On 08/05, Peter Zijlstra wrote:
>
> Re-implement percpu_rwsem without relying on rwsem.

looks correct... But,

> +bool __percpu_down_read(struct percpu_rw_semaphore *sem, bool try)
>  {
>  	/*
>  	 * Due to having preemption disabled the decrement happens on
>  	 * the same CPU as the increment, avoiding the
>  	 * increment-on-one-CPU-and-decrement-on-another problem.
>  	 *
> -	 * If the reader misses the writer's assignment of readers_block, then
> -	 * the writer is guaranteed to see the reader's increment.
> +	 * If the reader misses the writer's assignment of sem->block, then the
> +	 * writer is guaranteed to see the reader's increment.
>  	 *
>  	 * Conversely, any readers that increment their sem->read_count after
> -	 * the writer looks are guaranteed to see the readers_block value,
> -	 * which in turn means that they are guaranteed to immediately
> -	 * decrement their sem->read_count, so that it doesn't matter that the
> -	 * writer missed them.
> +	 * the writer looks are guaranteed to see the sem->block value, which
> +	 * in turn means that they are guaranteed to immediately decrement
> +	 * their sem->read_count, so that it doesn't matter that the writer
> +	 * missed them.
>  	 */
>  
> +again:
>  	smp_mb(); /* A matches D */
>  
>  	/*
> -	 * If !readers_block the critical section starts here, matched by the
> +	 * If !sem->block the critical section starts here, matched by the
>  	 * release in percpu_up_write().
>  	 */
> -	if (likely(!smp_load_acquire(&sem->readers_block)))
> -		return 1;
> +	if (likely(!atomic_read_acquire(&sem->block)))
> +		return true;
>  
>  	/*
>  	 * Per the above comment; we still have preemption disabled and
>  	 * will thus decrement on the same CPU as we incremented.
>  	 */
> -	__percpu_up_read(sem);
> +	__percpu_up_read(sem); /* implies preempt_enable() */

...

>  void __percpu_up_read(struct percpu_rw_semaphore *sem)
>  {
>  	smp_mb(); /* B matches C */
> @@ -103,9 +109,10 @@ void __percpu_up_read(struct percpu_rw_s
>  	 * critical section.
>  	 */
>  	__this_cpu_dec(*sem->read_count);
> +	preempt_enable();
>  
> -	/* Prod writer to recheck readers_active */
> -	rcuwait_wake_up(&sem->writer);
> +	/* Prod writer to re-evaluate readers_active_check() */
> +	wake_up(&sem->waiters);

but this will also wake all the pending readers up. Every reader will burn
CPU for no reason and likely delay the writer.

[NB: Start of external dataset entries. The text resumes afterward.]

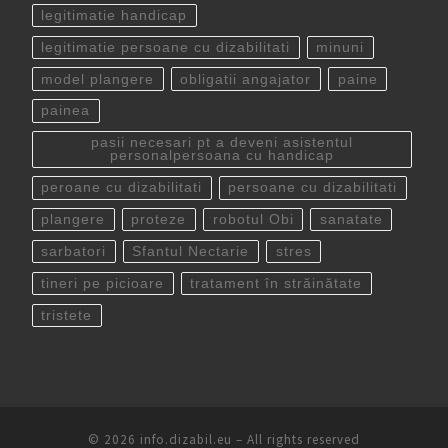
legitimatie handicap
legitimatie persoane cu dizabilitati
minuni
model plangere
obligatii angajator
paine
painea
pasii necesari pt a deveni asistentul
personalpersoana cu handicap
peroane cu dizabilitati
persoane cu dizabilitati
plangere
proteze
robotul Obi
sanatate
sarbatori
Sfantul Nectarie
stres
tineri pe picioare
tratament în străinătate
tristete
© 2026
info.dizabil.eu
– All rights reserved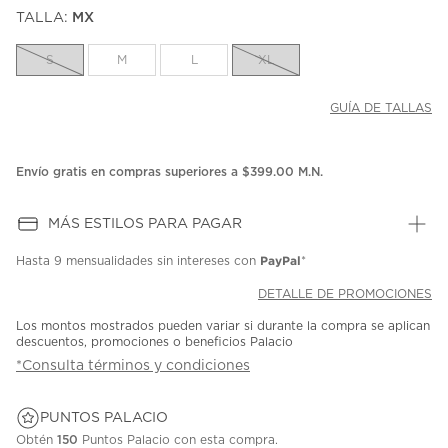
puntuación.
TALLA:
MX
Enlace
en
la
S
M
L
XL
misma
página.
GUÍA DE TALLAS
Envío gratis en compras superiores a $399.00 M.N.
MÁS ESTILOS PARA PAGAR
PayPal
Hasta
9 mensualidades
sin intereses con
*
DETALLE DE PROMOCIONES
Los montos mostrados pueden variar si durante la compra se aplican
descuentos, promociones o beneficios Palacio
*Consulta términos y condiciones
PUNTOS PALACIO
Obtén
150
Puntos Palacio con esta compra.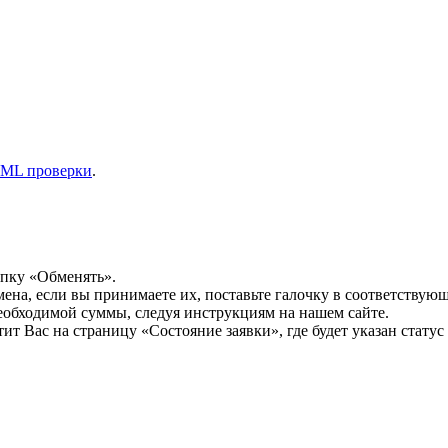
ML проверки
.
опку «Обменять».
мена, если вы принимаете их, поставьте галочку в соответствую
необходимой суммы, следуя инструкциям на нашем сайте.
т Вас на страницу «Состояние заявки», где будет указан статус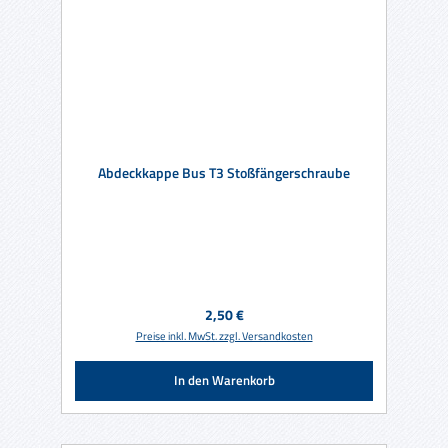
Abdeckkappe Bus T3 Stoßfängerschraube
Regulärer Preis:
2,50 €
Preise inkl. MwSt. zzgl. Versandkosten
In den Warenkorb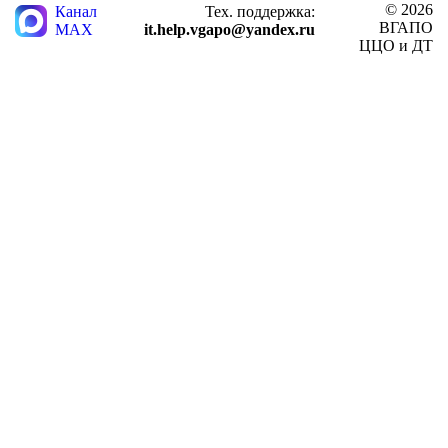
© 2026
Канал
Тех. поддержка:
ВГАПО
MAX
it.help.vgapo@yandex.ru
ЦЦО и ДТ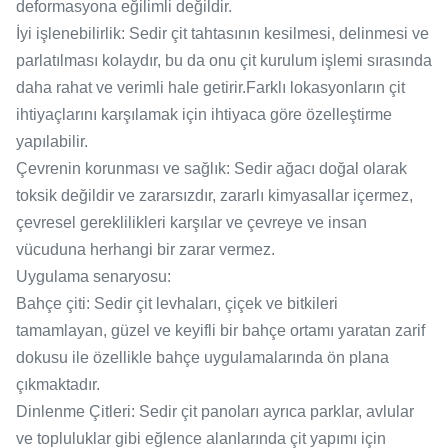
deformasyona eğilimli değildir.
İyi işlenebilirlik: Sedir çit tahtasının kesilmesi, delinmesi ve
parlatılması kolaydır, bu da onu çit kurulum işlemi sırasında
daha rahat ve verimli hale getirir.Farklı lokasyonların çit
ihtiyaçlarını karşılamak için ihtiyaca göre özelleştirme
yapılabilir.
Çevrenin korunması ve sağlık: Sedir ağacı doğal olarak
toksik değildir ve zararsızdır, zararlı kimyasallar içermez,
çevresel gereklilikleri karşılar ve çevreye ve insan
vücuduna herhangi bir zarar vermez.
Uygulama senaryosu:
Bahçe çiti: Sedir çit levhaları, çiçek ve bitkileri
tamamlayan, güzel ve keyifli bir bahçe ortamı yaratan zarif
dokusu ile özellikle bahçe uygulamalarında ön plana
çıkmaktadır.
Dinlenme Çitleri: Sedir çit panoları ayrıca parklar, avlular
ve topluluklar gibi eğlence alanlarında çit yapımı için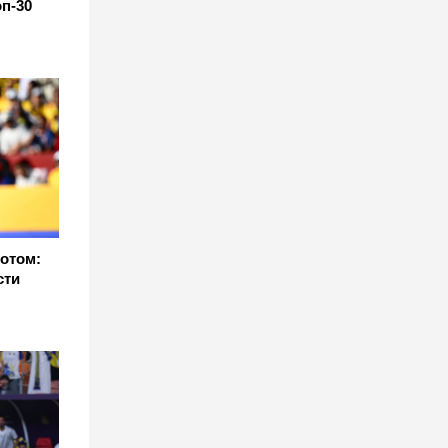
п-30
отом:
сти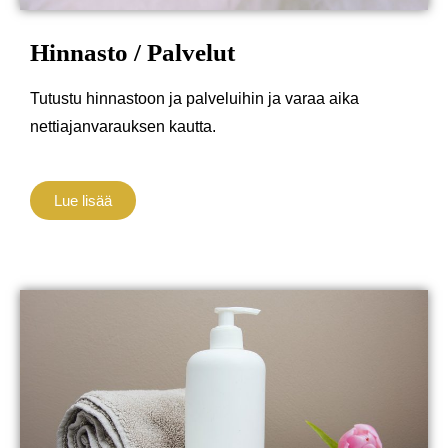
Hinnasto / Palvelut
Tutustu hinnastoon ja palveluihin ja varaa aika
nettiajanvarauksen kautta.
Lue lisää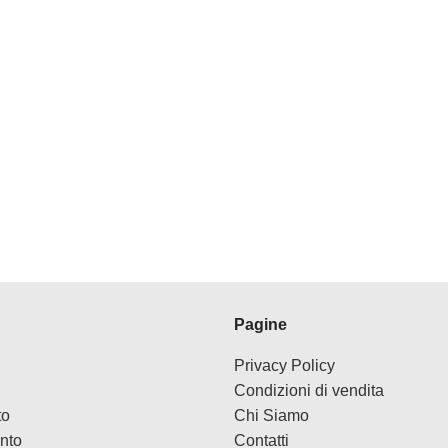
Pagine
Privacy Policy
Condizioni di vendita
to
Chi Siamo
nto
Contatti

In fact I'm afraid this can lead to live-lock, because every reader in turn
will call __percpu_up_read().

To simplify, lets consider a single-cpu machine.

Suppose we have an active reader which sleeps somewhere and a pending writer
sleeping in wait_event(readers_active_check).

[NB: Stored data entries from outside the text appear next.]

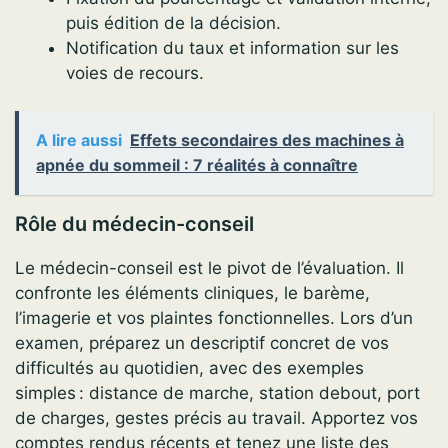
puis édition de la décision.
Notification du taux et information sur les
voies de recours.
A lire aussi
Effets secondaires des machines à
apnée du sommeil : 7 réalités à connaître
Rôle du médecin-conseil
Le médecin-conseil est le pivot de l’évaluation. Il
confronte les éléments cliniques, le barème,
l’imagerie et vos plaintes fonctionnelles. Lors d’un
examen, préparez un descriptif concret de vos
difficultés au quotidien, avec des exemples
simples : distance de marche, station debout, port
de charges, gestes précis au travail. Apportez vos
comptes rendus récents et tenez une liste des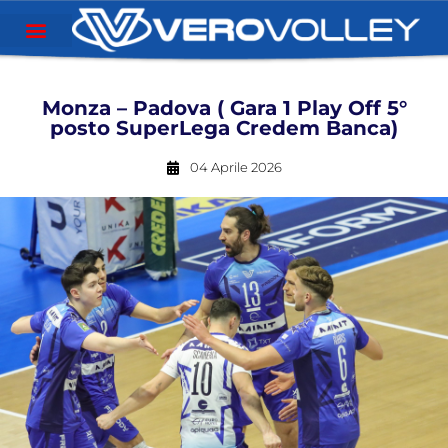
Monza – Padova ( Gara 1 Play Off 5°
posto SuperLega Credem Banca)
04 Aprile 2026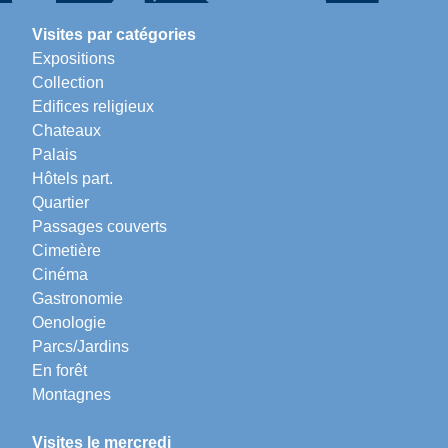
Visites par catégories
Expositions
Collection
Edifices religieux
Chateaux
Palais
Hôtels part.
Quartier
Passages couverts
Cimetière
Cinéma
Gastronomie
Oenologie
Parcs/Jardins
En forêt
Montagnes
Visites le mercredi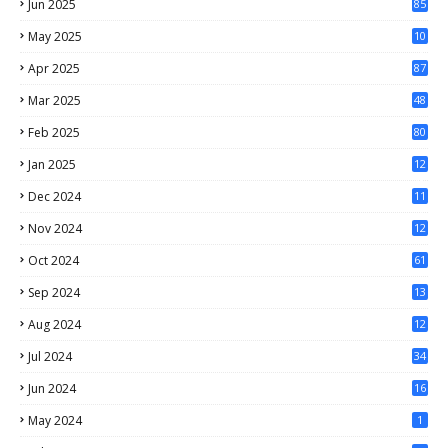
Jun 2025
85
May 2025
10
3
Apr 2025
87
Mar 2025
48
Feb 2025
80
Jan 2025
12
4
Dec 2024
11
5
Nov 2024
12
1
Oct 2024
61
Sep 2024
13
Aug 2024
12
Jul 2024
34
Jun 2024
16
May 2024
1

A new reader R1 comes and blocks in wait_event(!sem->block).

Another reader R2 comes and does wake_up(sem->waiters). Quite possibly it will
enter wait_event(!sem->block) before R1 gets CPU.

Then it is quite possible that R1 does __this_cpu_inc() before the writer
passes wait_event(readers_active_check()) or even before it gets CPU.

Now, R1 calls __percpu_up_read(), wakes R2 up, and so on.


How about 2 wait queues?

This way we can also make percpu_up_write() more fair, it can probably check
waitqueue_active(writers) before wake_up(readers).

Oleg.


^ permalink raw reply	[flat|nested] 19+ messages in thread

* Re: [PATCH] locking/percpu_rwsem: Rewrite to not use rwsem
  2019-08-06 16:17 ` Oleg Nesterov
@ 2019-08-06 17:15   ` Peter Zijlstra
  2019-08-07  9:56     ` Oleg Nesterov
  0 siblings, 1 reply; 19+ messages in thread
From: Peter Zijlstra @ 2019-08-06 17:15 UTC (permalink / raw)
  To: Oleg Nesterov
  Cc: Will Deacon, Ingo Molnar, Thomas Gleixner, linux-kernel, bigeasy,
	juri.lelli, williams, bristot, longman, dave, jack

On Tue, Aug 06, 2019 at 06:17:42PM +0200, Oleg Nesterov wrote:

> but this will also wake all the pending readers up. Every reader will burn
> CPU for no reason and likely delay the writer.
> 
> In fact I'm afraid this can lead to live-lock, because every reader in turn
> will call __percpu_up_read().

I didn't really consider that case important; because of how heavy the
write side is, it should be relatively rare.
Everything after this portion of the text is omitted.